**Task instructions:**
Please go line by line through the material and copy each one containing the word "était".

**Working data:**
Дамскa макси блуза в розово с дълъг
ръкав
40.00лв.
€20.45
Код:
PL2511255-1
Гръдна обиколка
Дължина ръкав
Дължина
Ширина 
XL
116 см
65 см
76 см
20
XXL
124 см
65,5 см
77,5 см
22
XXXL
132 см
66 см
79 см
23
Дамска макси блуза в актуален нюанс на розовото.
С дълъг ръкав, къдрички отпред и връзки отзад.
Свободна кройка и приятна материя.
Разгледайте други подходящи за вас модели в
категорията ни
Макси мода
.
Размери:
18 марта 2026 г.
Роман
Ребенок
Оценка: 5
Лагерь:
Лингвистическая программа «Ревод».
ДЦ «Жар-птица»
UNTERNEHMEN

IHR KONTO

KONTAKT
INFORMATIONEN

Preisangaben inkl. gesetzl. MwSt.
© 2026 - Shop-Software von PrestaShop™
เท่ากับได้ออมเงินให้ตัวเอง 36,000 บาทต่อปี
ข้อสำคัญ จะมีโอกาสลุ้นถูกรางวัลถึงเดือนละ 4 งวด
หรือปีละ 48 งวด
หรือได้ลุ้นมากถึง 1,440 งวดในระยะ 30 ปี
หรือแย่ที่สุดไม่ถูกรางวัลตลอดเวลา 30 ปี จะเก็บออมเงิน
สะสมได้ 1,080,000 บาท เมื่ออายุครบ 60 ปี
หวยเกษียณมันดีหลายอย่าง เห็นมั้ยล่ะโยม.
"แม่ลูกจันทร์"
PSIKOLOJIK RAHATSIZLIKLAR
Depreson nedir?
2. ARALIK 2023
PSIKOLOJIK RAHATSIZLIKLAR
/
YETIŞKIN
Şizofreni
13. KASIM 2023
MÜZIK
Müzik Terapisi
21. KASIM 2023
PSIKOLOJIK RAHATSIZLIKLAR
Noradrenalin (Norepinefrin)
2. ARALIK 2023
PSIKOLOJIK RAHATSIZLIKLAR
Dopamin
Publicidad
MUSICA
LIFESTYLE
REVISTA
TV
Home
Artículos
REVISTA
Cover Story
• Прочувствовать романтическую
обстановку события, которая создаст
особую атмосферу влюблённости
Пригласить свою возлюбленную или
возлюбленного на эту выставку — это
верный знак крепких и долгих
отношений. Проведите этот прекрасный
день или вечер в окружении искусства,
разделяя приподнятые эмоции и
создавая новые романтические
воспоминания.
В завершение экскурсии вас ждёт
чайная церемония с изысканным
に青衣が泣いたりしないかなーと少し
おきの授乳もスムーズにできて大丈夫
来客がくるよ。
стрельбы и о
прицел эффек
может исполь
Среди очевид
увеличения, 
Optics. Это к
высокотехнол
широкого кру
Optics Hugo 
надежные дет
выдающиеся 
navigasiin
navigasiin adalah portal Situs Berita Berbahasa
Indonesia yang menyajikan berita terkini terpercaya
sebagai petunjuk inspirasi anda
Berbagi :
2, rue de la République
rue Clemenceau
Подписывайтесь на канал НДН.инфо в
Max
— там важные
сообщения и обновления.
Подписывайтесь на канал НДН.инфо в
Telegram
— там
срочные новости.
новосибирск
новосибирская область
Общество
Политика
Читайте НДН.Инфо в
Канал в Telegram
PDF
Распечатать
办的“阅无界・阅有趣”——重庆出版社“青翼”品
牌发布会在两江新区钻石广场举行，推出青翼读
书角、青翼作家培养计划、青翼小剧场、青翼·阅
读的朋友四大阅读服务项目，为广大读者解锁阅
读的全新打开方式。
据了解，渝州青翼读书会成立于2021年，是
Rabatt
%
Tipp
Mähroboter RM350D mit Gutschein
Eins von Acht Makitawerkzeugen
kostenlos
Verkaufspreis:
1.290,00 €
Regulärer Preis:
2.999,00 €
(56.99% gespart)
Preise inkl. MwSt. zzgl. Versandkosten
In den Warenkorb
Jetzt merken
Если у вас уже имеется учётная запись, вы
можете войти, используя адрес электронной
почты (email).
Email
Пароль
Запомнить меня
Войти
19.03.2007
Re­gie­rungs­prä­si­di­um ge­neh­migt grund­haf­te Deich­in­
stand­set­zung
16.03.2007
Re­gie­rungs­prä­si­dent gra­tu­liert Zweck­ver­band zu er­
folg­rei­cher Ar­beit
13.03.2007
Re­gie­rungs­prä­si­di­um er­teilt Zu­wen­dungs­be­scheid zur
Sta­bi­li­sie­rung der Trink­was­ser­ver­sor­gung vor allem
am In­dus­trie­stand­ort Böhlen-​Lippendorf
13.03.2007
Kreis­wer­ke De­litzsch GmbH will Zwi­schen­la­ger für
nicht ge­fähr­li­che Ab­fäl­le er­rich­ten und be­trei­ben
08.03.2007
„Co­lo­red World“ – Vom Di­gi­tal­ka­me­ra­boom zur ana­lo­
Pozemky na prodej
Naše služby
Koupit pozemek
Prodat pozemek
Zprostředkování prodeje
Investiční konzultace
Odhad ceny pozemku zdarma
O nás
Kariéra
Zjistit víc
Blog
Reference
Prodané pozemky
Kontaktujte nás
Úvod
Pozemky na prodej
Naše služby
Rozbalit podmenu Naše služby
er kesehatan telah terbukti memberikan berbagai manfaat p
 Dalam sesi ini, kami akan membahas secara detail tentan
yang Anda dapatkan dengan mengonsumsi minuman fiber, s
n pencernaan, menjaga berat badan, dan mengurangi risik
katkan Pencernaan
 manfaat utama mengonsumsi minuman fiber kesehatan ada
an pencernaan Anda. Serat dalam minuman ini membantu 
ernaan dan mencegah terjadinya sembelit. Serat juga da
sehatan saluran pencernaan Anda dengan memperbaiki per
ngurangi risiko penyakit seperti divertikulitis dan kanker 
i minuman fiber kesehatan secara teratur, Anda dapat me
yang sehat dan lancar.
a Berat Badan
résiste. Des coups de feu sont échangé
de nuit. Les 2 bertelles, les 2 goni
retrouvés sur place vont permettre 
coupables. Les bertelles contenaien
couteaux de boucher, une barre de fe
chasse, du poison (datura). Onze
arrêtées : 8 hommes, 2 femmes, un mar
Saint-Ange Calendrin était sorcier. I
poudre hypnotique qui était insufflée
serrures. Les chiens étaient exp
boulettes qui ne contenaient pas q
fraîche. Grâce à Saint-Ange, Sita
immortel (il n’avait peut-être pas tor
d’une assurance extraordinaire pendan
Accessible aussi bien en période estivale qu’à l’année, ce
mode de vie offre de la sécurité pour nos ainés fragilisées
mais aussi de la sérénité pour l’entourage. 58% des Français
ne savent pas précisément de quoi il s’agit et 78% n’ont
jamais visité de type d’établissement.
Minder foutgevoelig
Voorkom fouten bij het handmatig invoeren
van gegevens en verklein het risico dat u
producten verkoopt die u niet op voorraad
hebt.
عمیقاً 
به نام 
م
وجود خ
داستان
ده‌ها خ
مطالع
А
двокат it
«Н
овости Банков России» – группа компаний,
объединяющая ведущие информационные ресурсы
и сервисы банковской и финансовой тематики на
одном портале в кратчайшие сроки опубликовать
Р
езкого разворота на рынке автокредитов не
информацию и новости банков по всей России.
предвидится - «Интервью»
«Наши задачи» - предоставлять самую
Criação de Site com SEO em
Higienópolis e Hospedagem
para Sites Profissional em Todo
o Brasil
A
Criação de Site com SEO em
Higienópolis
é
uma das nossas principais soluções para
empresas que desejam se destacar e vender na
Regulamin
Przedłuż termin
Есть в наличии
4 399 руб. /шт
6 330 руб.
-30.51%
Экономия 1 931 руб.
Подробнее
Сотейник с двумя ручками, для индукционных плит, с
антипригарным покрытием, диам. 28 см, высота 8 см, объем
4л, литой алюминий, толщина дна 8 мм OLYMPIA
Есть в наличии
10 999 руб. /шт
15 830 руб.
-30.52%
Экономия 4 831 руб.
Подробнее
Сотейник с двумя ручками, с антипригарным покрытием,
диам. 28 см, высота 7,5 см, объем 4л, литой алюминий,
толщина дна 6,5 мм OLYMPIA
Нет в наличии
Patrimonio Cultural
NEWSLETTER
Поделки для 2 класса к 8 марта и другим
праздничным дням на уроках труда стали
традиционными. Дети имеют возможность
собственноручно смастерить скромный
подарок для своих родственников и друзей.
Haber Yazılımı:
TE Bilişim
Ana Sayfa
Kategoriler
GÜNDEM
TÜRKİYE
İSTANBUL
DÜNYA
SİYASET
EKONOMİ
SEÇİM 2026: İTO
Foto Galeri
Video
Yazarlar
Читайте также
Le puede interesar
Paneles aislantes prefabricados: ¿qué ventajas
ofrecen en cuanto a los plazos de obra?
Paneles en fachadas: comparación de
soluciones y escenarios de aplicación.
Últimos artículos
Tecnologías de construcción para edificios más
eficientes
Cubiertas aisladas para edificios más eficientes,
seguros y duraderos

**Written solution:**
Saint-Ange Calendrin était sorcier. I
poudre hypnotique qui était insufflée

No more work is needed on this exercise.